Tropical cyclones are symmetric in shape but extratropical cyclones are asymmetric. (Left) Tropical cyclone Atu (taken on February 21, 2011) and (right) an extratropical cyclone over the United Kingdom (taken on February 12, 2014) (Images from NASA Earth Observatory)

One prominent example of a destructive event caused by a transitioned TC is Hurricane Sandy in 2012. While it made landfall in New Jersey as a Category 1 TC on the Saffir–Simpson scale, it had already transitioned to an extratropical cyclone before the landfall. The storm’s broad outer edge encompassed a vast area of powerful surface winds, leading to damages surpassing $50 billion US dollars.

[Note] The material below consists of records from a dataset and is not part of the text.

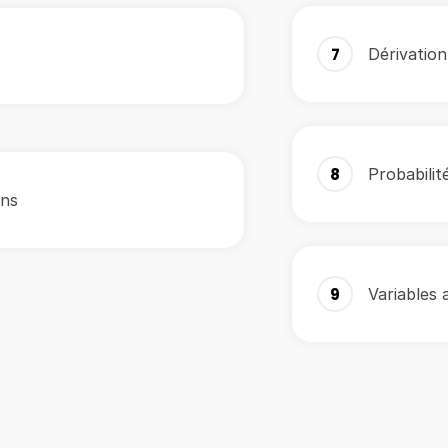
7
Dérivation
8
Probabilit
ons
9
Variables 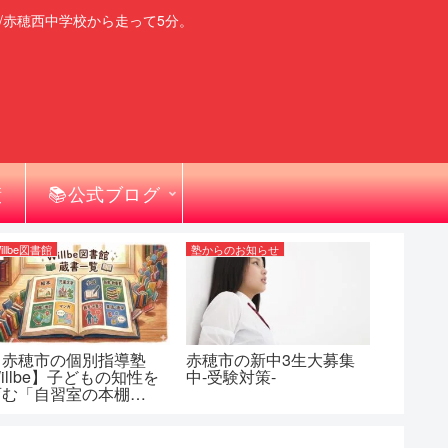
/赤穂西中学校から走って5分。
績
📚公式ブログ
illbe図書館
塾からのお知らせ
【赤穂市の個別指導塾
赤穂市の新中3生大募集
illbe】子どもの知性を
中-受験対策-
育む「自習室の本棚
Willbe図書館）」蔵書
一覧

There has been increasing interest in the projection of future ET activities in recent years, mostly on a regional scale. Several studies have shown that the mean or maximum TC intensity will increase in the future climate under global warming. This implies a higher possibility of TCs surviving longer and persisting into the mid-latitudes increases. It is of interest to predict how ET activities will change in the future to build climate resilience for the population in the mid-latitudes.

In our study, we used a state-of-the-art Earth system model to examine the changes in global ET activities under increased concentrations (doubling and quadrupling) of carbon dioxide (CO2) in the atmosphere. An Earth system model is a set of programs that simulate the states of different components on our Earth (e.g., atmosphere, ocean, land, and ice) and the interactions between them based on physical relationships. The smaller grid size (i.e., the higher resolution) in the model can improve the simulation of TCs and thus a more accurate statistics of TC activities compared to models with coarser grid settings.

We found that the global numbers of ET events under increased CO2 concentrations are similar to that in the climate with the current CO2 level. It is consistent with the lack of changes in the large-scale environment favorable to ET. However, we observe more intense storms upon the completion of the transition, with a more pronounced increase in near-surface wind speeds in the CO2 quadrupling simulation.

What the public cares about the most is the possible damage a weather system can inflict on them, rather than the nature of it (that is, the storm intensity in our case). Typically, TC intensity is represented by the greatest wind speed near the surface. It is based on the common observation that TCs are highly symmetric weather systems with compact structures. A TC with greater wind speed is usually regarded as more destructive. However, due to the asymmetric nature of extratropical cyclones, this assumption may not hold. Therefore, we use a metric called “destructive potential”, which considers both wind speed and spatial extent of a storm, to assess the change in impacts by the storms after the transition is completed. Our findings indicate a decrease in the fraction of storms with lower destructive potential and an increase in storms with highly destructive potential when CO2 levels are quadrupled.

The proportion of transitioned tropical cyclones with lower and greater destructive potential during their extratropical cyclone phase. A stippled bar indicates an increase or decrease in the proportion of storm in an increased CO2 experiment (doubling [2×CO2; blue] and quadrupling CO2 [4×CO2; red]) from the present-day simulation (PD; gray) is statistically significant at a 95% confidence level as obtained from the proportion test.

Our study highlights the possibility of a heightened impact from the transitioned TCs in the mid-latitude region due to human-induced global warming. The result will be valuable for policymakers to identify natural disaster hotspots caused by these extreme climate events and develop climate resilience measures in the mid-latitudes in the future.